Radon breaks down to form radioactive particles which we inhale during respiration. These particles become trapped within our lung tissue and continue to release radioactive energy which causes damage to the neighbouring cells. Chronic exposure to such damage can induce neoplastical (meaning cancer-like) changes within the cells, which increases the chances of the cells transforming into a neoplasm (cancer).
It is important to note that not everyone exposed to radon gas will develop cancer and the time between exposure and the manifestation of the disease can be years, therefore sometimes making the link hard to find.
It is believed that radon poisoning is the 2nd highest cause of lung cancer after smoking, and as we’ve mentioned before radon exposure poses a health hazard to smokers and non-smokers alike.
So how does radon get into your home?
As we’ve previously mentioned, radon is a by-product of uranium decay within the soil. So obviously it seeps into your home through any cracks or openings which allow contact or communication between the interior of your home and the soil. This includes things like cracks in the foundation and floor slabs, drains and sumps, gaps around service pipes, via cavities in the walls, and through your water supply.
Another important point to note is the ability of radon to contaminate water sources. Radon produced in the ground can dissolve into bodies of water and therefore contaminate them. Over time this accumulates into levels that are injurious to the health, though the risk is far less than inhaling the gas. But the main problem isn’t in drinking the water, but inhaling it. One aspect of this is that when water contaminated by radon is agitated, it releases the gas into the air, which is then inhaled and poses a serious health risk.
When you should test for radon?
- If you have never tested for radon before – the EPA recommends every home be tested for radon yearly.
- In Canada, 6% of homes tested higher than the 200 Bq/m3 limit specified by Health Canada.

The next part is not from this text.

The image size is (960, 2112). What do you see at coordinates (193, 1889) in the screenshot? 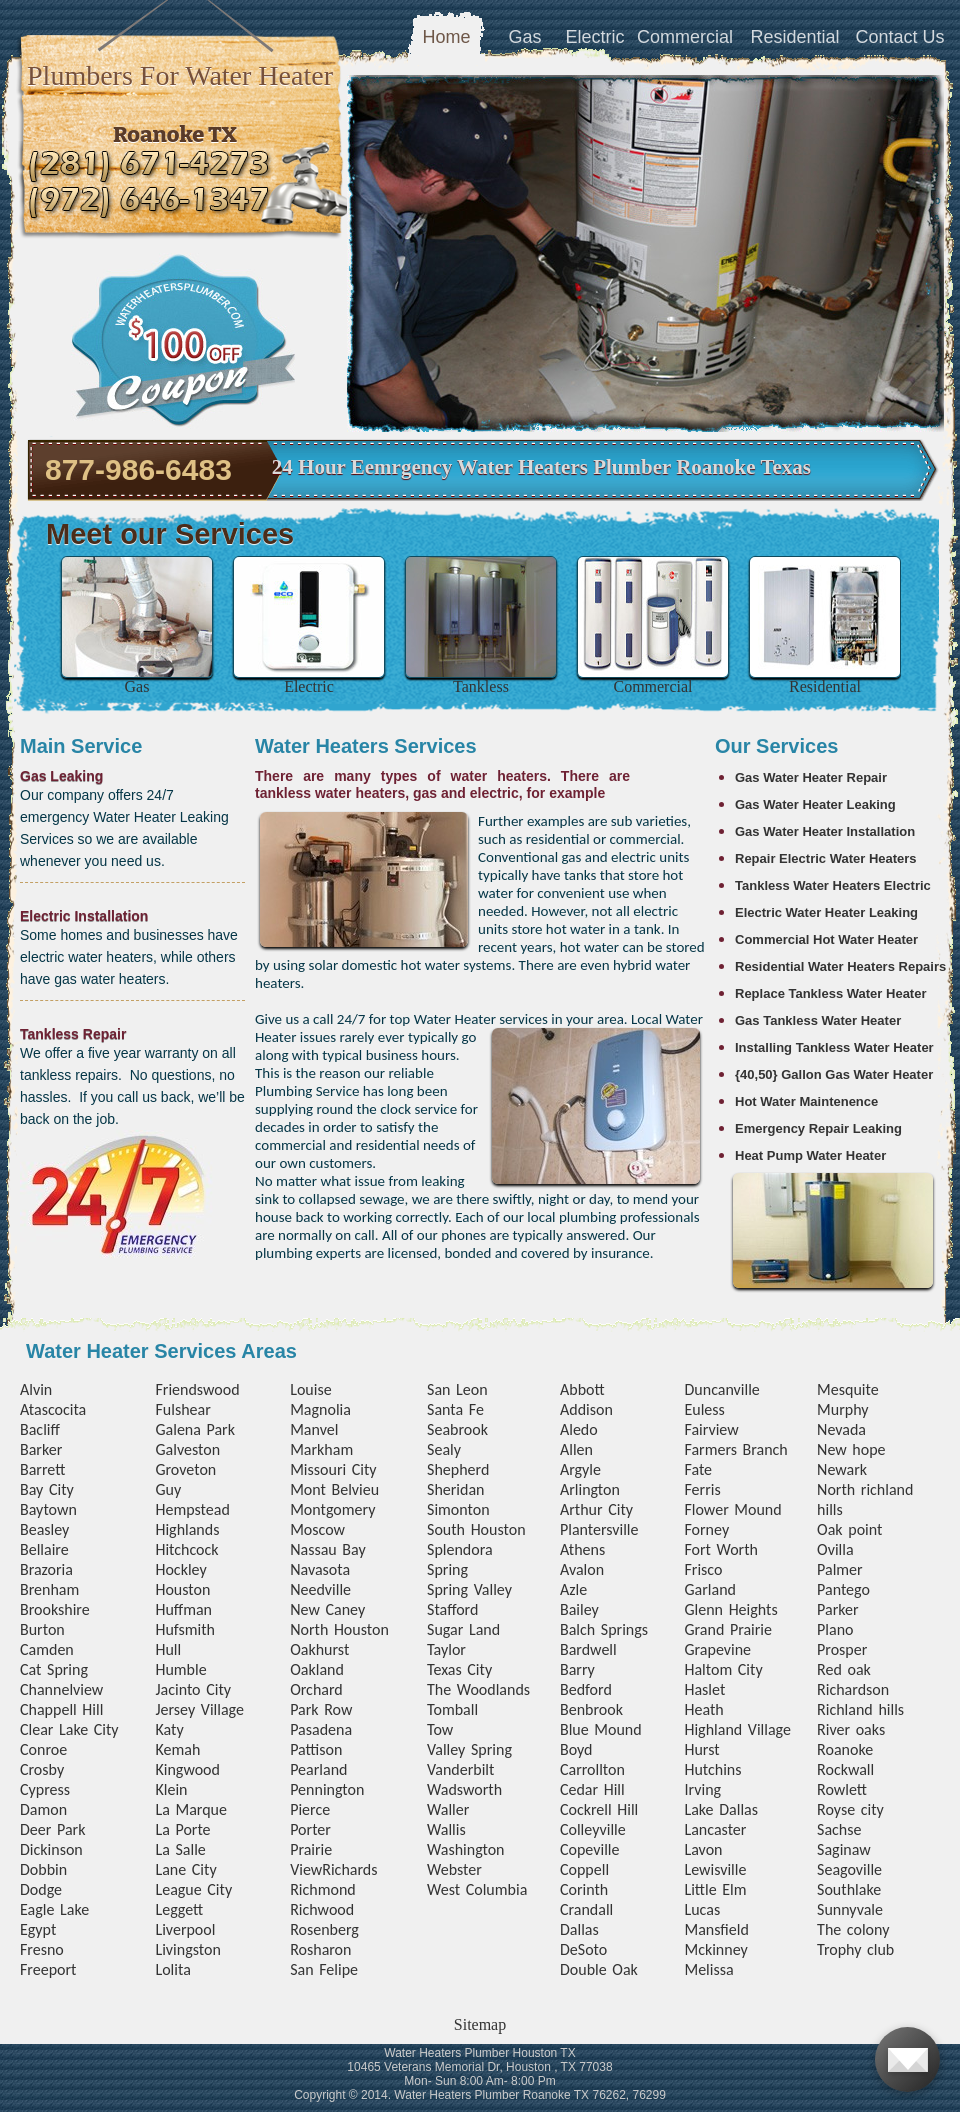
I see `League City` at bounding box center [193, 1889].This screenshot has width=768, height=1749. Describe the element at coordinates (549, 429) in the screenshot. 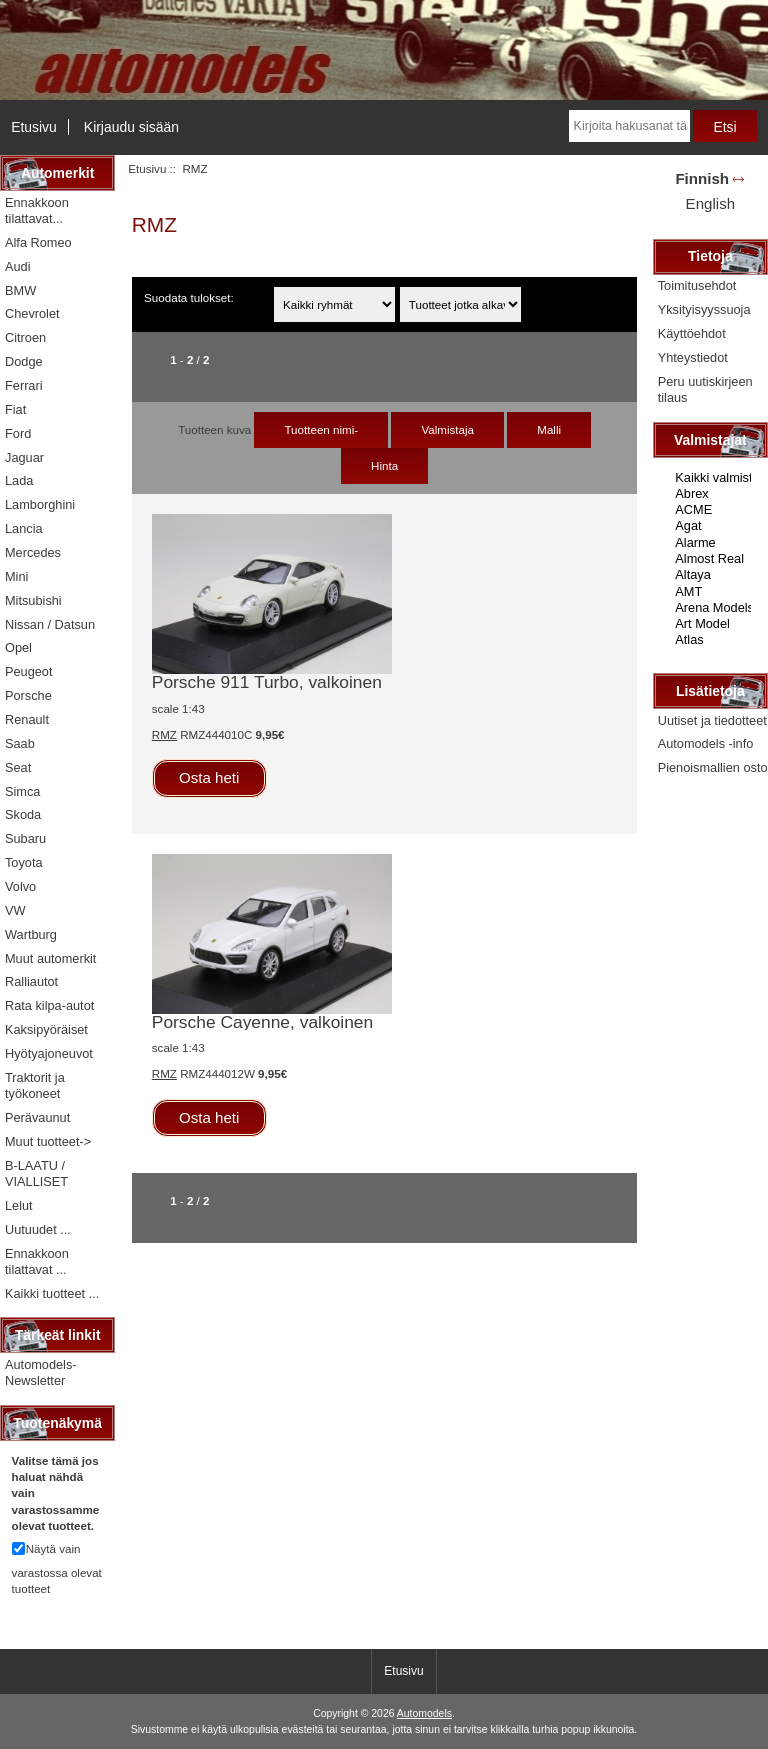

- If it has been over a year since your last radon test – the EPA recommends testing for radon at least once a year
- If your family spends time in the basement – radon levels are typically highest in the basement, however, elevated radon levels can be found throughout the home
- If you have recently renovated or remodelled a property which has disturbed the soil and potentially created a radon problem
- If you are buying or selling a home or commercial property
So how do you test for radon?
There are two basic types of radon gas testing devices, passive and active.
Passive Testing Devices
These are devices that do not require power to function, they include charcoal canisters, alpha-track detectors, and charcoal liquid scintillation devices that are exposed to the air in your home for a specific amount of time and are then sent to a lab for analysis.
Active Testing Devices
These are testing devices that require power to function, they continuously measure and record radon levels in the air, allowing you to detect spike and dips in radon level. They include continuously working level monitors and continuous radon monitors. They may also include anti-interference features that reveal if the unit is moved or tampered with during testing. Generally, they are considered to be more reliable than passive radon devices due to the fact that they provide a constant dynamic monitor of the household radon levels.